If you love animals and are looking to make a diet change, consider becoming a vegan. It not only saves the animals that you love, it can also be a great health benefit.
A vegan is similar to a vegetarian, but while vegetarians avoid meat (beef, pork, poultry, etc.), a vegan avoids all products derived from animals. This includes meat and things like milk and eggs. The staple diet for vegans usually includes: fruits, vegetables, grains, nuts, and seeds. A vegan diet is believed to boost your energy and it can reduce your risk of serious medical conditions like obesity, diabetes, high blood pressure, and cancer. A vegan diet reduces pollution caused by the meat industry and saves you money (around $4,000) simply by cutting meat from your food budget.
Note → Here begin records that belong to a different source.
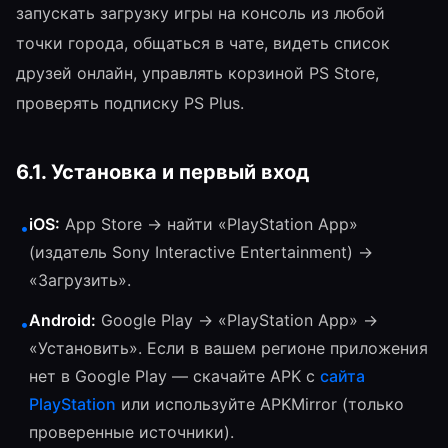
запускать загрузку игры на консоль из любой
точки города, общаться в чате, видеть список
друзей онлайн, управлять корзиной PS Store,
проверять подписку PS Plus.
6.1. Установка и первый вход
iOS:
App Store → найти «PlayStation App»
•
(издатель Sony Interactive Entertainment) →
«Загрузить».
Android:
Google Play → «PlayStation App» →
•
«Установить». Если в вашем регионе приложения
нет в Google Play — скачайте APK с
сайта
PlayStation
или используйте APKMirror (только
проверенные источники).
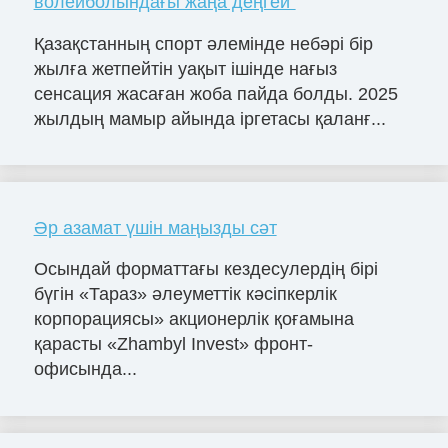
волейболындағы жаңа деңгей”
Қазақстанның спорт әлемінде небәрі бір
жылға жетпейтін уақыт ішінде нағыз
сенсация жасаған жоба пайда болды. 2025
жылдың мамыр айында іргетасы қаланғ...
Әр азамат үшін маңызды сәт
Осындай форматтағы кездесулердің бірі
бүгін «Тараз» әлеуметтік кәсіпкерлік
корпорациясы» акционерлік қоғамына
қарасты «Zhambyl Invest» фронт-
офисында...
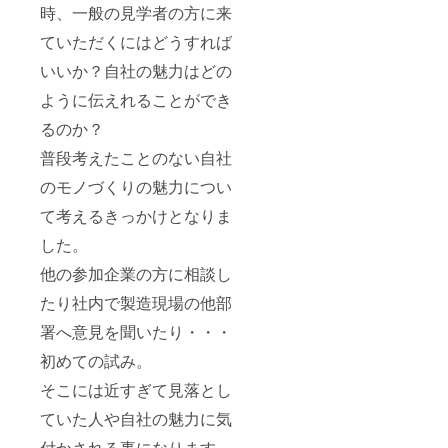
時、一般の見学者の方に来
ていただくにはどうすれば
いいか？自社の魅力はどの
ように伝えれることができ
るのか？
普段考えたことのない自社
のモノづくりの魅力につい
て考えるきっかけとなりま
した。
他の参加企業の方に相談し
たり社内で製造現場の他部
署へ意見を聞いたり・・・
初めての試み。
そこには近すぎて見落とし
ていた人や自社の魅力に気
付かされる事になります。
The number of vegans in America continues to grow. According to a 2008 study published by the Vegetarian Times, there were one million American adult vegans. Now, according to a 2012 poll from the Vegetarian Resource Groups there are now millions of adult vegans in the U.S. (between two and nearly seven million adults). Though this diet is becoming increasingly popular there are those that are still apprehensive. But, contrary to popular belief being a vegan doesn’t mean you have to sacrifice taste, variety, or your favorite meals. All you need is the right research.
So, consider these Mindful tips for vegan beginners:
- Talk to your doctor. Before you make any drastic dietary changes it’s always best to talk to your doctor. You’ll need personal guidance and your doctor can definitely provide that.
- Research. Doing proper research is important for vegan beginners. Consider visiting vegan websites, reading specialty magazines, or talking with a vegan to acquire tips. PETA offers a vegetarian/vegan starter kit online. They offer tons of information like vegetarian and vegan transition tips and testimonies from celebrity vegetarians and vegans.
- Know what to avoid. Be knowledgeable about the foods that vegans do not eat. That includes: meat, dairy products (milk, yogurt, cheese, and butter), eggs/ mayonnaise, honey, white sugar, beer, bread, marshmallows, and some salad dressings. Learn more about the reason behind these vegan faux pas here.
- New and old meals. Finding new meals to eat is one of the most exciting parts about starting a new diet. Try eating at health conscious restaurants or try picking up vegan cookbooks. If you start missing some of your old favorites, consider transforming your old meals into new vegan favorites with faux meat and dairy products
- Give yourself a break. Completely changing your diet takes time. So, take it in steps. Consider eating vegan dishes on the weekdays and eating regular meals on the weekends until you get the hang of it. Remember don’t give up! If you accidently go off your vegan meal plan, just take a breath and try to do better at the next meal.